On Friday night, I ventured to Custom House Square to see Stereophonics in concert, the only concert i’m attending of the Belsonic event, taking place on eight nights over a two-week period, attracting acts such as Kasabian, Paul Weller and Biffy Clyro to Belfast.

When the original run of dates was announced, i’d blogged about my previous experience of Belsonic in 2008, commenting on how they needed big marquee names for the event, to compliment the critically acclaimed acts, something which it’s predecessor, Tennent’s Vital, always managed to do.

Credit to the organisers, they certainly did that.

Ironically, if anything, I thought they were too ambitious, that they would have been better off compressing the acts booked into three or four nights, as opposed to the eight night run.

The reason I felt was that eight nights was too much, and that Northern Ireland might not be big enough to support eight concerts on this scale, as even the most ardent of live music fan would be reluctant to shell out on three/four/five out of the eight concerts in such a short space of time.

The number of concerts that have been sold out has proved me wrong and is a credit to those involved.

Something that was mentioned on the BBC Newsline coverage of the opening night that caught my attention was of talk of ‘Concert Torusim’, and how Belsonic was being highlighted as a selling point for Belfast for tourists to actually come to the city.

Interestingly enough, the official Belsonic website has a listings guide of hotels and restaurants when attending the event, adding to this aspect.

It’s a bit different to someone seeing a concert of an act they like in a listings guide and building a trip around it (Like I have done twice this year) and actually going somewhere and working the concerts around the trip as opposed to working the concerts around the trip.

For what it’s worth, if I was coming over as a tourist, the two nights that would appeal to me would be Kasabian (Tuesday) and Stereophonics (Friday) and use Tuesday and Wednesday to explore Belfast or go on a day trip somewhere and then head home on the Saturday.

Hopefully, from small beginnings, Belsonic can really explode and become a major summer event (albiet, on a smaller scale) that gets mainstream media coverage on the UK mainland like Glasto, T, Oxegen, V, etc.

Of the nights that appealed to me, Stereophonics was the one I wanted to go to.

Ever since I saw them performing ‘A Thousand Trees‘ and ‘Traffic‘ on Top Of The Pops in 1997, they’ve been one of my favourite bands.

I remember when my older brother purchased a copy of ‘Word Gets Around‘, impatiently waiting for him to head out, so I could sneak into his room to listen to his copy of it.

Even though i’ve only been buying their singles rather than their albums since 2001, they’ve still remained one of my favourite bands.

I’d seen them live twice before.
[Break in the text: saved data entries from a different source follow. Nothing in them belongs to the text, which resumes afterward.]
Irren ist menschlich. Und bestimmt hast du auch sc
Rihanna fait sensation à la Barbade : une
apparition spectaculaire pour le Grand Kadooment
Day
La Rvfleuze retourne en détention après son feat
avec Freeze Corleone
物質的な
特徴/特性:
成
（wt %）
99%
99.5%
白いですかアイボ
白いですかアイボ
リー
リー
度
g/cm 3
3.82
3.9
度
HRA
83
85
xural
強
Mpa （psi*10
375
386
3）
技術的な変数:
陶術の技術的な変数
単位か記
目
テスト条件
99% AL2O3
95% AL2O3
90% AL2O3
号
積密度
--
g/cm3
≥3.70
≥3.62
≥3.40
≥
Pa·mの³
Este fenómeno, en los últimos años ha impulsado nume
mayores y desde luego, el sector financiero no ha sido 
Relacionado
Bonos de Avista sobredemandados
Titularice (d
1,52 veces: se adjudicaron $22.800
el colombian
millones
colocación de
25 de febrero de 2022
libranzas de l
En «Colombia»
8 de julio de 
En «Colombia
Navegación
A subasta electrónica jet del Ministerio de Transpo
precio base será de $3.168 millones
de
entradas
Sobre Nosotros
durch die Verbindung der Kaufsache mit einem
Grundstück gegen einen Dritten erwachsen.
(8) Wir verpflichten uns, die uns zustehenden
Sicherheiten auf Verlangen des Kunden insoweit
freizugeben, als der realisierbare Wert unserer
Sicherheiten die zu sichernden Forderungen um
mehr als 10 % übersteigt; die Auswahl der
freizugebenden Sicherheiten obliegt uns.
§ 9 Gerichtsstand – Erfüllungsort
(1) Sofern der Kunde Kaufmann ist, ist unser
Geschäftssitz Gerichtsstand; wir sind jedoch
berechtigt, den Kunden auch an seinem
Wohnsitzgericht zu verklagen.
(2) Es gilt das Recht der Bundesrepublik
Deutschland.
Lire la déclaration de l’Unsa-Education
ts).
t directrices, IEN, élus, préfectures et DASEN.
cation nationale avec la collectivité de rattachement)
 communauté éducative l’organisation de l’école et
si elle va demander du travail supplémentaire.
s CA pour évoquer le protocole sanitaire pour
The first time was in 2005 at The Odyssey, and the second time was last year when they were guests on ‘The Friday Show‘, and they were performing a few songs in the studio.

It probably shows how much I love Stereophonics that I was prepared to sit through the recording of such an awful show to see them. During a break after Rachel Tucker fluffed her lines, I managed to feign that I needed to go to the toilet, and then made my escape.
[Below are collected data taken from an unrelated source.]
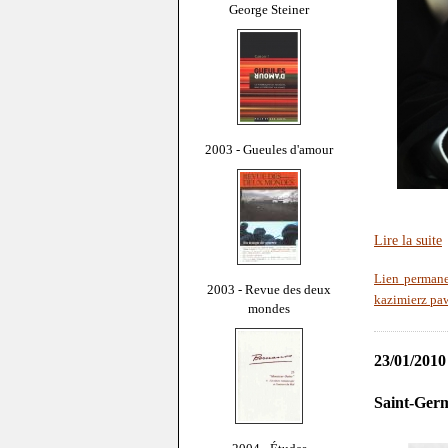
George Steiner
2003 - Gueules d'amour
Lire la suite
Lien perman
2003 - Revue des deux
kazimierz pa
mondes
23/01/2010
Saint-Ger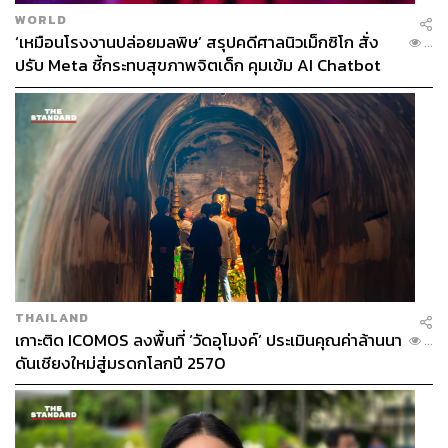
WORLD
‘เหมือนโรงงานปล่อยมลพิษ’ สรุปคดีศาลนิวเม็กซิโก สั่ง
...
ปรับ Meta ชี้กระทบสุขภาพจิตเด็ก คุมเข้ม AI Chatbot
THAILAND
เกาะติด ICOMOS ลงพื้นที่ ‘วัดอุโมงค์’ ประเมินคุณค่าล้านนา
...
ดันเชียงใหม่สู่มรดกโลกปี 2570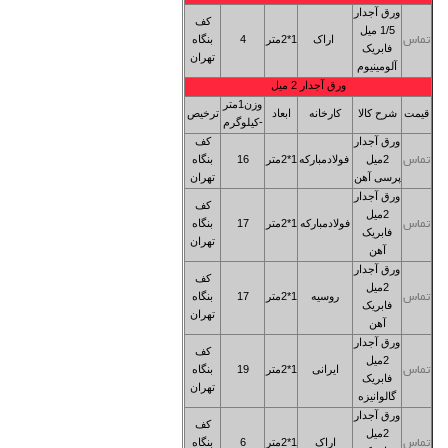
ورق آجدار
کف
1/5 میل
اراک
1*2متر
4
بنگاه
تماس
فابریک
تهران
آلومینیوم
ورق آجدار 2
میل
وزن1متر
قیمت
شرح کالا
کارخانه
ابعاد
ترخیص
-کیلوگرم
ورق آجدار
کف
2میل
فولادمبارکه
1*2متر
16
بنگاه
تماس
پرسی آهن
تهران
ورق آجدار
کف
2میل
فولادمبارکه
1*2متر
17
بنگاه
تماس
فابریک
تهران
آهن
ورق آجدار
کف
2میل
روسیه
1*2متر
17
بنگاه
تماس
فابریک
تهران
آهن
ورق آجدار
کف
2میل
ایرانی
1*2متر
19
بنگاه
تماس
فابریک
تهران
گالوانیزه
ورق آجدار
کف
2میل
اراک
1*2متر
6
بنگاه
تماس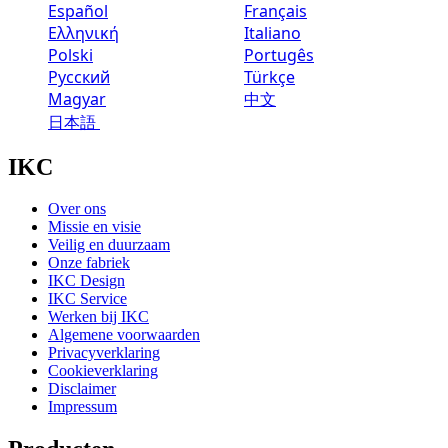
Español
Français
Ελληνική
Italiano
Polski
Portugês
Русский
Türkçe
Magyar
中文
日本語
IKC
Over ons
Missie en visie
Veilig en duurzaam
Onze fabriek
IKC Design
IKC Service
Werken bij IKC
Algemene voorwaarden
Privacyverklaring
Cookieverklaring
Disclaimer
Impressum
I was originally planning to go and see them at Cardiff City Stadium in June, but other trips took priority and it fell through, so I was doubly glad that they were appearing at Belsonic.

Joe Echo was the first support act, although I was late arriving and missed him. I’d previously seen him supporting Echo and the Bunnymen though.

The next support act was Kids In Glass Houses, best known for the song ‘Undercover Lover‘, featuring Frankie from S Club 8.

They were enjoyable. I wouldn’t turn off the radio if they came on, but I wouldn’t be rushing to turn the volume up.

Stereophonics came on and were excellent, playing a mixture of their best known hits and new songs.

The best thing was, once one song ended, a new one started.

There was no arse-licking patronising about how glad they were to be in Belfast and how Belfast is the best fans ever.

The drums was just a constant ongoing vibe of a band totally on form. They had the crowd in their hand and weren’t prepared to let go.

For their encore, they left the best for last, playing ‘Dakota‘, their only Number One single.

It’s ironic for a band whose best output came from 1997-2001, that their two best songs, ‘Dakota’ and ‘Superman‘ came after this period.

The only downside was the fact that my camera got bolloxed when a drunk spide managed to cover it in spilt beer.

Bizarrely, my last camera got broken at Belsonic.

Managed to get some OK, not spectacular photos regardless. Enjoy.